▸ What to do:
Every line of the data below should be retyped exactly, with no images carried over.
── Data listing
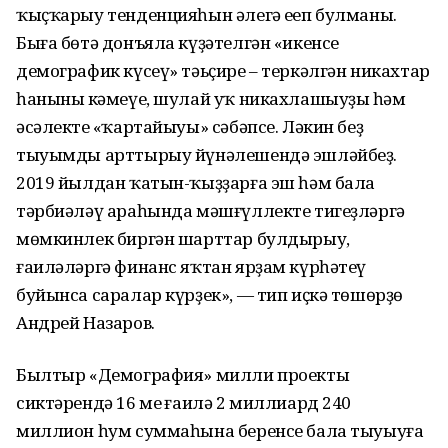
ҡыҫҡарыу тенденцияһын әлегә еңеп булманы.
Быға бөтә донъяла күҙәтелгән «икенсе
демографик күсеү» тәьҫире – теркәлгән никахтар
һанының кәмеүе, шулай уҡ никахлашыуҙың һәм
әсәлектең «ҡартайыуы» сәбәпсе. Ләкин беҙ
тыуымды арттырыу йүнәлешендә эшләйбеҙ.
2019 йылдан ҡатын-ҡыҙҙарға эш һәм бала
тәрбиәләү араһында мәшғүллекте тигеҙләргә
мөмкинлек биргән шарттар булдырыу,
ғаиләләргә финанс яҡтан ярҙам күрһәтеү
буйынса саралар күрҙек», — тип иҫкә төшөрҙө
Андрей Назаров.
Былтыр «Демография» милли проекты
сиктәрендә 16 мең ғаилә 2 миллиард 240
миллион һум суммаһына беренсе бала тыуыуға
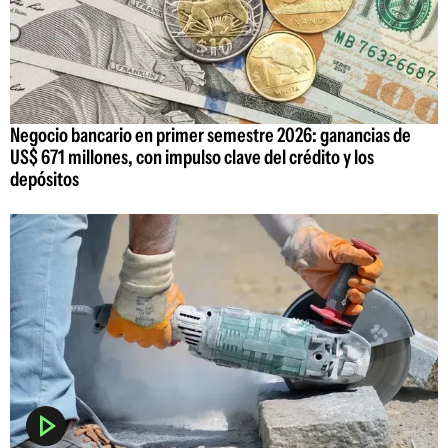
Negocio bancario en primer semestre 2026: ganancias de
US$ 671 millones, con impulso clave del crédito y los
depósitos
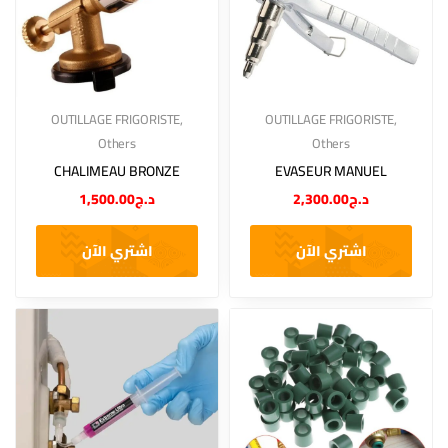
OUTILLAGE FRIGORISTE
,
OUTILLAGE FRIGORISTE
,
Others
Others
CHALIMEAU BRONZE
EVASEUR MANUEL
1,500.00
د.ج
2,300.00
د.ج
اشتري الآن
اشتري الآن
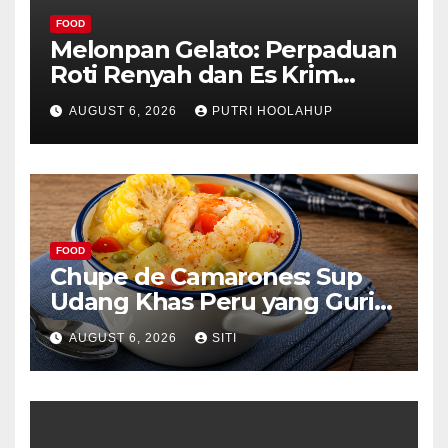
FOOD
Melonpan Gelato: Perpaduan
Roti Renyah dan Es Krim
Lembut yang Menggoda
AUGUST 6, 2026
PUTRI HOOLAHUP
FOOD
Chupe de Camarones: Sup
Udang Khas Peru yang Gurih
Lezat
AUGUST 6, 2026
SITI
────
▸ Result below:
ҡыҫҡарыу тенденцияһын әлегә еңеп булманы.
Быға бөтә донъяла күҙәтелгән «икенсе
демографик күсеү» тәьҫире – теркәлгән никахтар
һанының кәмеүе, шулай уҡ никахлашыуҙың һәм
әсәлектең «ҡартайыуы» сәбәпсе. Ләкин беҙ
тыуымды арттырыу йүнәлешендә эшләйбеҙ.
2019 йылдан ҡатын-ҡыҙҙарға эш һәм бала
тәрбиәләү араһында мәшғүллекте тигеҙләргә
мөмкинлек биргән шарттар булдырыу,
ғаиләләргә финанс яҡтан ярҙам күрһәтеү
буйынса саралар күрҙек», — тип иҫкә төшөрҙө
Андрей Назаров.
Былтыр «Демография» милли проекты
сиктәрендә 16 мең ғаилә 2 миллиард 240
миллион һум суммаһына беренсе бала тыуыуға
Negocio bancario en primer semestre 2026: ganancias de
US$ 671 millones, con impulso clave del crédito y los
depósitos
OUTILLAGE FRIGORISTE
,
OUTILLAGE FRIGORISTE
,
Others
Others
CHALIMEAU BRONZE
EVASEUR MANUEL
1,500.00
د.ج
2,300.00
د.ج
اشتري الآن
اشتري الآن
FOOD
Melonpan Gelato: Perpaduan
Roti Renyah dan Es Krim
Lembut yang Menggoda
AUGUST 6, 2026
PUTRI HOOLAHUP
FOOD
Chupe de Camarones: Sup
Udang Khas Peru yang Gurih
Lezat
AUGUST 6, 2026
SITI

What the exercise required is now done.